WHAT THE EXERCISE ASKS:
What must be returned is the number of lines in the records holding the word "compañía", with no other text.

[Transcribed page contents]
───

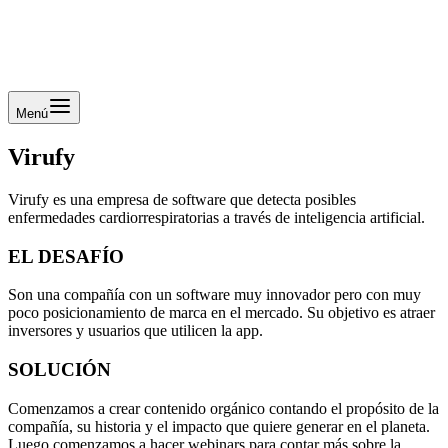
Menú
Virufy
Virufy es una empresa de software que detecta posibles
enfermedades cardiorrespiratorias a través de inteligencia artificial.
EL DESAFÍO
Son una compañía con un software muy innovador pero con muy
poco posicionamiento de marca en el mercado. Su objetivo es atraer
inversores y usuarios que utilicen la app.
SOLUCIÓN
Comenzamos a crear contenido orgánico contando el propósito de la
compañía, su historia y el impacto que quiere generar en el planeta.
Luego comenzamos a hacer webinars para contar más sobre la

───

RESPONSE BELOW:
2